#### EXERCISE DETAILS:
Please return every entry below exactly as written, without any of its pictures.

**** SOURCE RECORDS

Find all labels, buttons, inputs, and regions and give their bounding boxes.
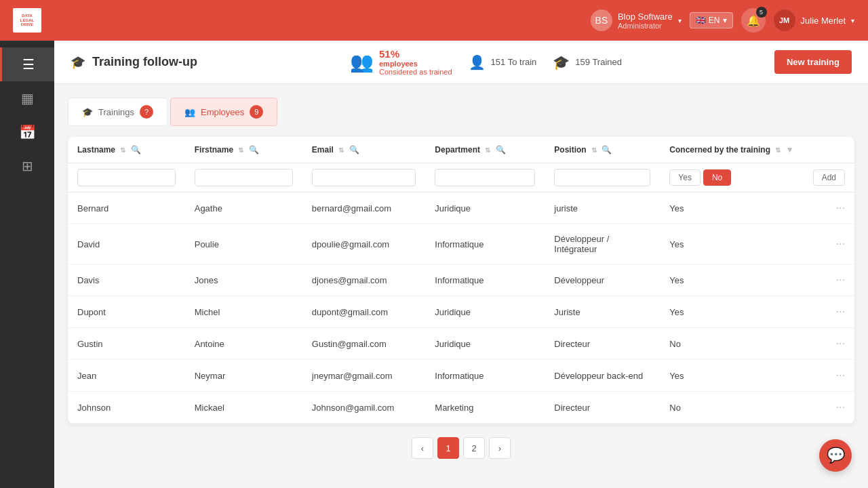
position-search-icon[interactable]: 🔍 xyxy=(601,145,612,155)
table-row: Johnson Mickael Johnson@gamil.com Market… xyxy=(68,392,854,424)
position-sort-icon[interactable]: ⇅ xyxy=(591,146,597,154)
top-header: BS Blop Software Administrator ▾ 🇬🇧 EN ▾… xyxy=(54,0,868,41)
company-info[interactable]: BS Blop Software Administrator ▾ xyxy=(591,9,682,31)
row-actions-button[interactable]: ··· xyxy=(804,264,854,296)
flag-icon: 🇬🇧 xyxy=(696,16,706,25)
cell-position: Développeur back-end xyxy=(545,360,660,392)
department-filter-input[interactable] xyxy=(435,169,535,186)
department-search-icon[interactable]: 🔍 xyxy=(496,145,506,155)
department-sort-icon[interactable]: ⇅ xyxy=(485,146,490,154)
main-area: BS Blop Software Administrator ▾ 🇬🇧 EN ▾… xyxy=(54,0,868,488)
cell-email: bernard@gmail.com xyxy=(302,192,425,224)
language-selector[interactable]: 🇬🇧 EN ▾ xyxy=(690,12,733,28)
user-avatar[interactable]: JM xyxy=(774,9,795,31)
cell-concerned: No xyxy=(660,328,803,360)
company-dropdown-icon[interactable]: ▾ xyxy=(678,17,682,24)
cell-concerned: Yes xyxy=(660,264,803,296)
position-filter-input[interactable] xyxy=(554,169,650,186)
user-menu[interactable]: JM Julie Merlet ▾ xyxy=(774,9,854,31)
to-train-count: 151 To train xyxy=(491,57,537,67)
notifications-badge: 5 xyxy=(756,7,767,18)
sidebar-item-list[interactable]: ☰ xyxy=(0,47,54,81)
col-firstname-label: Firstname xyxy=(195,145,233,155)
user-name[interactable]: Julie Merlet xyxy=(801,16,846,26)
lastname-filter-input[interactable] xyxy=(77,169,176,186)
col-position[interactable]: Position ⇅ 🔍 xyxy=(545,137,660,163)
trainings-tab-label: Trainings xyxy=(98,107,134,117)
table-row: Davis Jones djones@gmail.com Informatiqu… xyxy=(68,264,854,296)
pagination: ‹ 1 2 › xyxy=(68,424,854,472)
cell-concerned: No xyxy=(660,392,803,424)
page-1-button[interactable]: 1 xyxy=(437,437,459,459)
table-row: Jean Neymar jneymar@gmail.com Informatiq… xyxy=(68,360,854,392)
training-icon: 🎓 xyxy=(71,55,85,70)
email-sort-icon[interactable]: ⇅ xyxy=(338,146,344,154)
cell-position: Directeur xyxy=(545,392,660,424)
filter-concerned: Yes No xyxy=(660,163,803,192)
col-position-label: Position xyxy=(554,145,586,155)
firstname-filter-input[interactable] xyxy=(195,169,293,186)
add-button[interactable]: Add xyxy=(813,169,845,186)
firstname-sort-icon[interactable]: ⇅ xyxy=(238,146,243,154)
cell-firstname: Agathe xyxy=(185,192,302,224)
sidebar-item-grid[interactable]: ▦ xyxy=(0,81,54,115)
cell-firstname: Neymar xyxy=(185,360,302,392)
sidebar-item-table[interactable]: ⊞ xyxy=(0,149,54,183)
tab-trainings[interactable]: 🎓 Trainings ? xyxy=(68,98,167,126)
employees-tab-label: Employees xyxy=(201,107,244,117)
filter-yes-button[interactable]: Yes xyxy=(669,169,701,186)
row-actions-button[interactable]: ··· xyxy=(804,224,854,264)
email-filter-input[interactable] xyxy=(312,169,416,186)
user-dropdown-icon[interactable]: ▾ xyxy=(851,17,854,24)
cell-lastname: Dupont xyxy=(68,296,185,328)
table-row: Bernard Agathe bernard@gmail.com Juridiq… xyxy=(68,192,854,224)
cell-department: Marketing xyxy=(425,392,545,424)
firstname-search-icon[interactable]: 🔍 xyxy=(249,145,259,155)
filter-no-button[interactable]: No xyxy=(703,169,731,186)
row-actions-button[interactable]: ··· xyxy=(804,392,854,424)
filter-lastname xyxy=(68,163,185,192)
col-email[interactable]: Email ⇅ 🔍 xyxy=(302,137,425,163)
content-area: 🎓 Trainings ? 👥 Employees 9 Lastname ⇅ xyxy=(54,84,868,488)
cell-firstname: Jones xyxy=(185,264,302,296)
cell-firstname: Poulie xyxy=(185,224,302,264)
tab-employees[interactable]: 👥 Employees 9 xyxy=(170,98,277,126)
stat-trained: 🎓 159 Trained xyxy=(553,54,622,70)
cell-email: jneymar@gmail.com xyxy=(302,360,425,392)
stat-trained-percent: 👥 51% employees Considered as trained xyxy=(350,48,452,76)
percent-sub: Considered as trained xyxy=(379,68,452,76)
lastname-search-icon[interactable]: 🔍 xyxy=(131,145,141,155)
row-actions-button[interactable]: ··· xyxy=(804,296,854,328)
company-initials: BS xyxy=(595,15,608,26)
cell-email: Gustin@gmail.com xyxy=(302,328,425,360)
employees-table: Lastname ⇅ 🔍 Firstname ⇅ 🔍 Email ⇅ xyxy=(68,137,854,424)
col-department[interactable]: Department ⇅ 🔍 xyxy=(425,137,545,163)
app-logo[interactable]: DATALEGALDRIVE xyxy=(0,0,54,41)
lastname-sort-icon[interactable]: ⇅ xyxy=(120,146,125,154)
prev-page-button[interactable]: ‹ xyxy=(412,437,433,459)
email-search-icon[interactable]: 🔍 xyxy=(349,145,359,155)
trained-icon: 🎓 xyxy=(553,54,570,70)
cell-position: juriste xyxy=(545,192,660,224)
chat-icon: 💬 xyxy=(827,447,845,464)
cell-lastname: Davis xyxy=(68,264,185,296)
page-2-button[interactable]: 2 xyxy=(463,437,485,459)
chat-bubble[interactable]: 💬 xyxy=(819,439,852,472)
cell-concerned: Yes xyxy=(660,296,803,328)
concerned-filter-icon[interactable]: ▼ xyxy=(786,145,794,155)
sidebar-item-calendar[interactable]: 📅 xyxy=(0,115,54,149)
col-firstname[interactable]: Firstname ⇅ 🔍 xyxy=(185,137,302,163)
concerned-sort-icon[interactable]: ⇅ xyxy=(775,146,781,154)
row-actions-button[interactable]: ··· xyxy=(804,360,854,392)
col-concerned[interactable]: Concerned by the training ⇅ ▼ xyxy=(660,137,803,163)
notifications-button[interactable]: 🔔 5 xyxy=(741,8,766,33)
table-row: David Poulie dpoulie@gmail.com Informati… xyxy=(68,224,854,264)
col-lastname[interactable]: Lastname ⇅ 🔍 xyxy=(68,137,185,163)
page-header: 🎓 Training follow-up 👥 51% employees Con… xyxy=(54,41,868,84)
new-training-button[interactable]: New training xyxy=(774,50,852,74)
next-page-button[interactable]: › xyxy=(489,437,511,459)
sidebar-nav: ☰ ▦ 📅 ⊞ xyxy=(0,47,54,183)
row-actions-button[interactable]: ··· xyxy=(804,192,854,224)
row-actions-button[interactable]: ··· xyxy=(804,328,854,360)
sidebar: DATALEGALDRIVE ☰ ▦ 📅 ⊞ xyxy=(0,0,54,488)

********

#### RESULT OF THE EXERCISE:
Find all labels, buttons, inputs, and regions and give their bounding boxes.
position-search-icon[interactable]: 🔍 xyxy=(601,145,612,155)
table-row: Johnson Mickael Johnson@gamil.com Market… xyxy=(68,392,854,424)
position-sort-icon[interactable]: ⇅ xyxy=(591,146,597,154)
top-header: BS Blop Software Administrator ▾ 🇬🇧 EN ▾… xyxy=(54,0,868,41)
company-info[interactable]: BS Blop Software Administrator ▾ xyxy=(591,9,682,31)
row-actions-button[interactable]: ··· xyxy=(804,264,854,296)
flag-icon: 🇬🇧 xyxy=(696,16,706,25)
cell-position: Développeur back-end xyxy=(545,360,660,392)
department-filter-input[interactable] xyxy=(435,169,535,186)
department-search-icon[interactable]: 🔍 xyxy=(496,145,506,155)
department-sort-icon[interactable]: ⇅ xyxy=(485,146,490,154)
main-area: BS Blop Software Administrator ▾ 🇬🇧 EN ▾… xyxy=(54,0,868,488)
cell-email: bernard@gmail.com xyxy=(302,192,425,224)
language-selector[interactable]: 🇬🇧 EN ▾ xyxy=(690,12,733,28)
user-avatar[interactable]: JM xyxy=(774,9,795,31)
cell-concerned: No xyxy=(660,328,803,360)
company-dropdown-icon[interactable]: ▾ xyxy=(678,17,682,24)
cell-concerned: Yes xyxy=(660,264,803,296)
position-filter-input[interactable] xyxy=(554,169,650,186)
user-menu[interactable]: JM Julie Merlet ▾ xyxy=(774,9,854,31)
to-train-count: 151 To train xyxy=(491,57,537,67)
notifications-badge: 5 xyxy=(756,7,767,18)
sidebar-item-list[interactable]: ☰ xyxy=(0,47,54,81)
col-firstname-label: Firstname xyxy=(195,145,233,155)
user-name[interactable]: Julie Merlet xyxy=(801,16,846,26)
lastname-filter-input[interactable] xyxy=(77,169,176,186)
col-position[interactable]: Position ⇅ 🔍 xyxy=(545,137,660,163)
trainings-tab-label: Trainings xyxy=(98,107,134,117)
table-row: Davis Jones djones@gmail.com Informatiqu… xyxy=(68,264,854,296)
pagination: ‹ 1 2 › xyxy=(68,424,854,472)
cell-concerned: No xyxy=(660,392,803,424)
page-1-button[interactable]: 1 xyxy=(437,437,459,459)
table-row: Jean Neymar jneymar@gmail.com Informatiq… xyxy=(68,360,854,392)
training-icon: 🎓 xyxy=(71,55,85,70)
email-sort-icon[interactable]: ⇅ xyxy=(338,146,344,154)
cell-position: Directeur xyxy=(545,392,660,424)
filter-concerned: Yes No xyxy=(660,163,803,192)
col-position-label: Position xyxy=(554,145,586,155)
firstname-filter-input[interactable] xyxy=(195,169,293,186)
add-button[interactable]: Add xyxy=(813,169,845,186)
firstname-sort-icon[interactable]: ⇅ xyxy=(238,146,243,154)
cell-firstname: Agathe xyxy=(185,192,302,224)
sidebar-item-grid[interactable]: ▦ xyxy=(0,81,54,115)
cell-firstname: Neymar xyxy=(185,360,302,392)
sidebar-item-table[interactable]: ⊞ xyxy=(0,149,54,183)
tab-trainings[interactable]: 🎓 Trainings ? xyxy=(68,98,167,126)
employees-tab-label: Employees xyxy=(201,107,244,117)
filter-yes-button[interactable]: Yes xyxy=(669,169,701,186)
row-actions-button[interactable]: ··· xyxy=(804,224,854,264)
email-filter-input[interactable] xyxy=(312,169,416,186)
user-dropdown-icon[interactable]: ▾ xyxy=(851,17,854,24)
cell-lastname: Dupont xyxy=(68,296,185,328)
table-row: Bernard Agathe bernard@gmail.com Juridiq… xyxy=(68,192,854,224)
cell-department: Marketing xyxy=(425,392,545,424)
firstname-search-icon[interactable]: 🔍 xyxy=(249,145,259,155)
filter-no-button[interactable]: No xyxy=(703,169,731,186)
row-actions-button[interactable]: ··· xyxy=(804,392,854,424)
filter-lastname xyxy=(68,163,185,192)
col-email[interactable]: Email ⇅ 🔍 xyxy=(302,137,425,163)
content-area: 🎓 Trainings ? 👥 Employees 9 Lastname ⇅ xyxy=(54,84,868,488)
cell-firstname: Jones xyxy=(185,264,302,296)
cell-firstname: Poulie xyxy=(185,224,302,264)
tab-employees[interactable]: 👥 Employees 9 xyxy=(170,98,277,126)
stat-trained: 🎓 159 Trained xyxy=(553,54,622,70)
cell-email: jneymar@gmail.com xyxy=(302,360,425,392)
stat-trained-percent: 👥 51% employees Considered as trained xyxy=(350,48,452,76)
percent-sub: Considered as trained xyxy=(379,68,452,76)
lastname-search-icon[interactable]: 🔍 xyxy=(131,145,141,155)
row-actions-button[interactable]: ··· xyxy=(804,296,854,328)
company-initials: BS xyxy=(595,15,608,26)
cell-email: Gustin@gmail.com xyxy=(302,328,425,360)
employees-table: Lastname ⇅ 🔍 Firstname ⇅ 🔍 Email ⇅ xyxy=(68,137,854,424)
col-department[interactable]: Department ⇅ 🔍 xyxy=(425,137,545,163)
app-logo[interactable]: DATALEGALDRIVE xyxy=(0,0,54,41)
lastname-sort-icon[interactable]: ⇅ xyxy=(120,146,125,154)
prev-page-button[interactable]: ‹ xyxy=(412,437,433,459)
email-search-icon[interactable]: 🔍 xyxy=(349,145,359,155)
trained-icon: 🎓 xyxy=(553,54,570,70)
cell-position: juriste xyxy=(545,192,660,224)
chat-icon: 💬 xyxy=(827,447,845,464)
cell-lastname: Davis xyxy=(68,264,185,296)
page-2-button[interactable]: 2 xyxy=(463,437,485,459)
chat-bubble[interactable]: 💬 xyxy=(819,439,852,472)
cell-concerned: Yes xyxy=(660,296,803,328)
concerned-filter-icon[interactable]: ▼ xyxy=(786,145,794,155)
sidebar-item-calendar[interactable]: 📅 xyxy=(0,115,54,149)
col-firstname[interactable]: Firstname ⇅ 🔍 xyxy=(185,137,302,163)
concerned-sort-icon[interactable]: ⇅ xyxy=(775,146,781,154)
row-actions-button[interactable]: ··· xyxy=(804,360,854,392)
col-concerned[interactable]: Concerned by the training ⇅ ▼ xyxy=(660,137,803,163)
notifications-button[interactable]: 🔔 5 xyxy=(741,8,766,33)
table-row: David Poulie dpoulie@gmail.com Informati… xyxy=(68,224,854,264)
col-lastname[interactable]: Lastname ⇅ 🔍 xyxy=(68,137,185,163)
page-header: 🎓 Training follow-up 👥 51% employees Con… xyxy=(54,41,868,84)
new-training-button[interactable]: New training xyxy=(774,50,852,74)
next-page-button[interactable]: › xyxy=(489,437,511,459)
sidebar-nav: ☰ ▦ 📅 ⊞ xyxy=(0,47,54,183)
row-actions-button[interactable]: ··· xyxy=(804,192,854,224)
row-actions-button[interactable]: ··· xyxy=(804,328,854,360)
sidebar: DATALEGALDRIVE ☰ ▦ 📅 ⊞ xyxy=(0,0,54,488)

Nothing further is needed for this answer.